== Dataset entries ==
==================================================

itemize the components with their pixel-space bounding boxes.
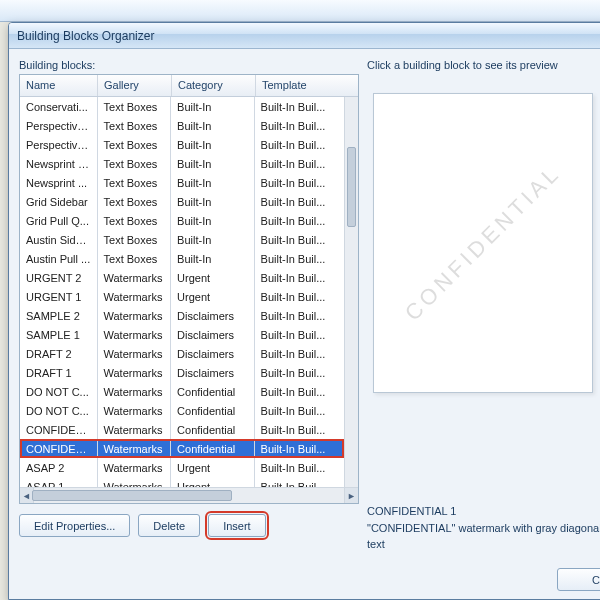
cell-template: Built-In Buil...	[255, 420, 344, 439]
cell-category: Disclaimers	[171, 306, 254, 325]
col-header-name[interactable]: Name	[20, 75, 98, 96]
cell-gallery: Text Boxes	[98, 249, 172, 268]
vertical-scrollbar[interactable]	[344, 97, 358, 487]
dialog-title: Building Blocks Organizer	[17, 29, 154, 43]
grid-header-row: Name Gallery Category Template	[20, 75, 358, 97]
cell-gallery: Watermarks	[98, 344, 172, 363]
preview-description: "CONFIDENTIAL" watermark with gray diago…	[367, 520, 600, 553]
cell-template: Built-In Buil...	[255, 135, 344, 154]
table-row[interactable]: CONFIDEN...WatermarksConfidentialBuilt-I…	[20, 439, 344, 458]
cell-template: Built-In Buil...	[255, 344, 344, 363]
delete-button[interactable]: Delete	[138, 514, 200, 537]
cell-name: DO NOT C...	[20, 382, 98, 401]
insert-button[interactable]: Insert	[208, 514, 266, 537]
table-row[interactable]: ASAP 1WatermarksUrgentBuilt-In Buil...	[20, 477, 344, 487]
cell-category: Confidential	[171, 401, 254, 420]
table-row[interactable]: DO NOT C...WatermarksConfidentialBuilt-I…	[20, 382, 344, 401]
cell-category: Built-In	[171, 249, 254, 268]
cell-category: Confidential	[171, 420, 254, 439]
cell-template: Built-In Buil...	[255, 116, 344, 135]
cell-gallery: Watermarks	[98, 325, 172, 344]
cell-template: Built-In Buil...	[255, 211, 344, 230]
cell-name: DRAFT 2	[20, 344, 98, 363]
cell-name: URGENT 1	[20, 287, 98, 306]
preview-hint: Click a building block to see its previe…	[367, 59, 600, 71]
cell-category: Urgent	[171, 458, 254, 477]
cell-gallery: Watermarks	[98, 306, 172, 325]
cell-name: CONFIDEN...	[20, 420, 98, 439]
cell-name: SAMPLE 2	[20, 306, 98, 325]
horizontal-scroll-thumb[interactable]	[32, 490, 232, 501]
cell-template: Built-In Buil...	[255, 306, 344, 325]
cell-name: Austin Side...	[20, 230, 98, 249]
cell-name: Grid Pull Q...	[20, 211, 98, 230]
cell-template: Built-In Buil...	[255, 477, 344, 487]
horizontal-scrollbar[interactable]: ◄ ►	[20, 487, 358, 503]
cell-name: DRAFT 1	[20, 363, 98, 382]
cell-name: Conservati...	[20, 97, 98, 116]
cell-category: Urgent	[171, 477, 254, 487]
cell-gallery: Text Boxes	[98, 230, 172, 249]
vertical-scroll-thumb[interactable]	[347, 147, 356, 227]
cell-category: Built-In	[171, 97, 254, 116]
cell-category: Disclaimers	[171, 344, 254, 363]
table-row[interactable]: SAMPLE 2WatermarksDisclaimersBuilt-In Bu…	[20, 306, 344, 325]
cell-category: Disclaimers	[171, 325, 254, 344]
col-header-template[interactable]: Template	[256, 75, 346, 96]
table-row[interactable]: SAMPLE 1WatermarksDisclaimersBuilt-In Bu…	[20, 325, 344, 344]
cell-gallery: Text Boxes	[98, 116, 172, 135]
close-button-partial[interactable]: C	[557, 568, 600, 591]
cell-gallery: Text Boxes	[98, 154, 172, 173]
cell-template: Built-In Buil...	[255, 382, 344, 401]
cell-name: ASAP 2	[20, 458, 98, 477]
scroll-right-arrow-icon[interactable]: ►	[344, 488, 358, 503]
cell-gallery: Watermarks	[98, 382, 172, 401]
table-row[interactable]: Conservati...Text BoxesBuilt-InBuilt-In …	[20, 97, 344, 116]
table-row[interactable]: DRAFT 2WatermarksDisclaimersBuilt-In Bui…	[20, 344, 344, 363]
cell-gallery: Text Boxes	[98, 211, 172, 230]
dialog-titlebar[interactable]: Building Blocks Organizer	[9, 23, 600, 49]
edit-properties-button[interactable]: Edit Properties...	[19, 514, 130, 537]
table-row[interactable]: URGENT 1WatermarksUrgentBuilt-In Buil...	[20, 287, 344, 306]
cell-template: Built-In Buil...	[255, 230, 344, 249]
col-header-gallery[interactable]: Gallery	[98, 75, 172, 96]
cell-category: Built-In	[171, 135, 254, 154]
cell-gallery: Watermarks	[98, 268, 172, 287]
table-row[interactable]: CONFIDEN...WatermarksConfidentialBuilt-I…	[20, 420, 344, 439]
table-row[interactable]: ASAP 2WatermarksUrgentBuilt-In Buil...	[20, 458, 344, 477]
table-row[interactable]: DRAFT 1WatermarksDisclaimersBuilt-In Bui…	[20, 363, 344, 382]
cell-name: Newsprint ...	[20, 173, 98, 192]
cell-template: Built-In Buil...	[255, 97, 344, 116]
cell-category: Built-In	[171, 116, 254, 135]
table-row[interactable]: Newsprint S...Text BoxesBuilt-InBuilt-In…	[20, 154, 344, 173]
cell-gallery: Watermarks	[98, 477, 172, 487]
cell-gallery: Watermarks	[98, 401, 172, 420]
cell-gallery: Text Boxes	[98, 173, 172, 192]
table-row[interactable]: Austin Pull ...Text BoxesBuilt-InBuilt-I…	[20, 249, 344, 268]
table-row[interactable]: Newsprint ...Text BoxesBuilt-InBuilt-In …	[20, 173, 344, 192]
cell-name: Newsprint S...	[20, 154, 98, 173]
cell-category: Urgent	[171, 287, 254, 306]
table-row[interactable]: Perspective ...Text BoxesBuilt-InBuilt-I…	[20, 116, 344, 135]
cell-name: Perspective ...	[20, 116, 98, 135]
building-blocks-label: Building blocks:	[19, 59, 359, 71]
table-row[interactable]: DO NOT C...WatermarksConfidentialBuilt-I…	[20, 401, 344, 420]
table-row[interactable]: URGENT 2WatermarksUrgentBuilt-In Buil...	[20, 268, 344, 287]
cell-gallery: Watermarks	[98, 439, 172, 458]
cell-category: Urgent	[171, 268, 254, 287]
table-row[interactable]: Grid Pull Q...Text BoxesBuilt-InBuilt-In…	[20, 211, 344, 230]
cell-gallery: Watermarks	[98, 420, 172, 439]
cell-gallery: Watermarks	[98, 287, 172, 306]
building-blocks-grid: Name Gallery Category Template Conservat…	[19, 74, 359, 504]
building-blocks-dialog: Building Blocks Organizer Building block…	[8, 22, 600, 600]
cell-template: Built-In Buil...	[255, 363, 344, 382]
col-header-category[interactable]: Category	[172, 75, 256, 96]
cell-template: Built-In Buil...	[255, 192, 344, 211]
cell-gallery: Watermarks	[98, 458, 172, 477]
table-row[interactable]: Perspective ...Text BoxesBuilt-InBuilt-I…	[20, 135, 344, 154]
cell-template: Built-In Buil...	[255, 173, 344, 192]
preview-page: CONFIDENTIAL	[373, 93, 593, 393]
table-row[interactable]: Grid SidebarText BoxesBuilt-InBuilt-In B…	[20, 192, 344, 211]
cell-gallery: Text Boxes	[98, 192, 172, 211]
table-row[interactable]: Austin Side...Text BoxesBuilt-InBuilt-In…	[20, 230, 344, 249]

==================================================

The entries above need to be repeated word for word, minus their pictures.

itemize the components with their pixel-space bounding boxes.
cell-template: Built-In Buil...	[255, 420, 344, 439]
cell-category: Disclaimers	[171, 306, 254, 325]
col-header-name[interactable]: Name	[20, 75, 98, 96]
cell-gallery: Text Boxes	[98, 249, 172, 268]
vertical-scrollbar[interactable]	[344, 97, 358, 487]
dialog-title: Building Blocks Organizer	[17, 29, 154, 43]
grid-header-row: Name Gallery Category Template	[20, 75, 358, 97]
cell-gallery: Watermarks	[98, 344, 172, 363]
preview-description: "CONFIDENTIAL" watermark with gray diago…	[367, 520, 600, 553]
cell-template: Built-In Buil...	[255, 135, 344, 154]
table-row[interactable]: CONFIDEN...WatermarksConfidentialBuilt-I…	[20, 439, 344, 458]
cell-template: Built-In Buil...	[255, 344, 344, 363]
delete-button[interactable]: Delete	[138, 514, 200, 537]
cell-name: DO NOT C...	[20, 382, 98, 401]
insert-button[interactable]: Insert	[208, 514, 266, 537]
table-row[interactable]: ASAP 1WatermarksUrgentBuilt-In Buil...	[20, 477, 344, 487]
cell-category: Confidential	[171, 401, 254, 420]
table-row[interactable]: DO NOT C...WatermarksConfidentialBuilt-I…	[20, 382, 344, 401]
cell-category: Built-In	[171, 249, 254, 268]
cell-category: Confidential	[171, 420, 254, 439]
cell-template: Built-In Buil...	[255, 116, 344, 135]
cell-gallery: Watermarks	[98, 325, 172, 344]
cell-template: Built-In Buil...	[255, 211, 344, 230]
cell-name: DRAFT 2	[20, 344, 98, 363]
cell-name: URGENT 1	[20, 287, 98, 306]
preview-hint: Click a building block to see its previe…	[367, 59, 600, 71]
cell-category: Urgent	[171, 458, 254, 477]
cell-gallery: Watermarks	[98, 306, 172, 325]
cell-name: CONFIDEN...	[20, 420, 98, 439]
cell-name: SAMPLE 2	[20, 306, 98, 325]
horizontal-scroll-thumb[interactable]	[32, 490, 232, 501]
cell-template: Built-In Buil...	[255, 306, 344, 325]
cell-name: Austin Side...	[20, 230, 98, 249]
cell-name: Grid Pull Q...	[20, 211, 98, 230]
cell-template: Built-In Buil...	[255, 477, 344, 487]
horizontal-scrollbar[interactable]: ◄ ►	[20, 487, 358, 503]
cell-name: DRAFT 1	[20, 363, 98, 382]
cell-name: Conservati...	[20, 97, 98, 116]
cell-category: Urgent	[171, 477, 254, 487]
cell-gallery: Text Boxes	[98, 230, 172, 249]
vertical-scroll-thumb[interactable]	[347, 147, 356, 227]
cell-category: Built-In	[171, 97, 254, 116]
cell-category: Disclaimers	[171, 344, 254, 363]
table-row[interactable]: SAMPLE 2WatermarksDisclaimersBuilt-In Bu…	[20, 306, 344, 325]
cell-category: Disclaimers	[171, 325, 254, 344]
col-header-template[interactable]: Template	[256, 75, 346, 96]
table-row[interactable]: SAMPLE 1WatermarksDisclaimersBuilt-In Bu…	[20, 325, 344, 344]
cell-gallery: Text Boxes	[98, 116, 172, 135]
close-button-partial[interactable]: C	[557, 568, 600, 591]
cell-gallery: Text Boxes	[98, 154, 172, 173]
cell-template: Built-In Buil...	[255, 382, 344, 401]
cell-name: ASAP 2	[20, 458, 98, 477]
scroll-right-arrow-icon[interactable]: ►	[344, 488, 358, 503]
cell-gallery: Watermarks	[98, 382, 172, 401]
table-row[interactable]: Conservati...Text BoxesBuilt-InBuilt-In …	[20, 97, 344, 116]
table-row[interactable]: DRAFT 2WatermarksDisclaimersBuilt-In Bui…	[20, 344, 344, 363]
cell-gallery: Text Boxes	[98, 211, 172, 230]
dialog-titlebar[interactable]: Building Blocks Organizer	[9, 23, 600, 49]
edit-properties-button[interactable]: Edit Properties...	[19, 514, 130, 537]
table-row[interactable]: URGENT 1WatermarksUrgentBuilt-In Buil...	[20, 287, 344, 306]
cell-template: Built-In Buil...	[255, 230, 344, 249]
col-header-gallery[interactable]: Gallery	[98, 75, 172, 96]
cell-category: Built-In	[171, 135, 254, 154]
cell-gallery: Watermarks	[98, 268, 172, 287]
table-row[interactable]: CONFIDEN...WatermarksConfidentialBuilt-I…	[20, 420, 344, 439]
table-row[interactable]: ASAP 2WatermarksUrgentBuilt-In Buil...	[20, 458, 344, 477]
table-row[interactable]: DRAFT 1WatermarksDisclaimersBuilt-In Bui…	[20, 363, 344, 382]
cell-name: Newsprint ...	[20, 173, 98, 192]
cell-template: Built-In Buil...	[255, 97, 344, 116]
cell-category: Built-In	[171, 116, 254, 135]
table-row[interactable]: Newsprint S...Text BoxesBuilt-InBuilt-In…	[20, 154, 344, 173]
cell-gallery: Watermarks	[98, 477, 172, 487]
cell-gallery: Watermarks	[98, 401, 172, 420]
cell-gallery: Text Boxes	[98, 173, 172, 192]
table-row[interactable]: Austin Pull ...Text BoxesBuilt-InBuilt-I…	[20, 249, 344, 268]
table-row[interactable]: Newsprint ...Text BoxesBuilt-InBuilt-In …	[20, 173, 344, 192]
cell-name: Newsprint S...	[20, 154, 98, 173]
cell-category: Urgent	[171, 287, 254, 306]
table-row[interactable]: Perspective ...Text BoxesBuilt-InBuilt-I…	[20, 116, 344, 135]
cell-name: Perspective ...	[20, 116, 98, 135]
building-blocks-label: Building blocks:	[19, 59, 359, 71]
table-row[interactable]: DO NOT C...WatermarksConfidentialBuilt-I…	[20, 401, 344, 420]
table-row[interactable]: URGENT 2WatermarksUrgentBuilt-In Buil...	[20, 268, 344, 287]
cell-gallery: Watermarks	[98, 439, 172, 458]
cell-category: Urgent	[171, 268, 254, 287]
table-row[interactable]: Grid Pull Q...Text BoxesBuilt-InBuilt-In…	[20, 211, 344, 230]
cell-gallery: Watermarks	[98, 420, 172, 439]
cell-gallery: Watermarks	[98, 287, 172, 306]
building-blocks-grid: Name Gallery Category Template Conservat…	[19, 74, 359, 504]
building-blocks-dialog: Building Blocks Organizer Building block…	[8, 22, 600, 600]
cell-template: Built-In Buil...	[255, 363, 344, 382]
col-header-category[interactable]: Category	[172, 75, 256, 96]
cell-template: Built-In Buil...	[255, 192, 344, 211]
cell-gallery: Watermarks	[98, 458, 172, 477]
table-row[interactable]: Perspective ...Text BoxesBuilt-InBuilt-I…	[20, 135, 344, 154]
cell-template: Built-In Buil...	[255, 173, 344, 192]
preview-page: CONFIDENTIAL	[373, 93, 593, 393]
table-row[interactable]: Grid SidebarText BoxesBuilt-InBuilt-In B…	[20, 192, 344, 211]
cell-gallery: Text Boxes	[98, 192, 172, 211]
table-row[interactable]: Austin Side...Text BoxesBuilt-InBuilt-In…	[20, 230, 344, 249]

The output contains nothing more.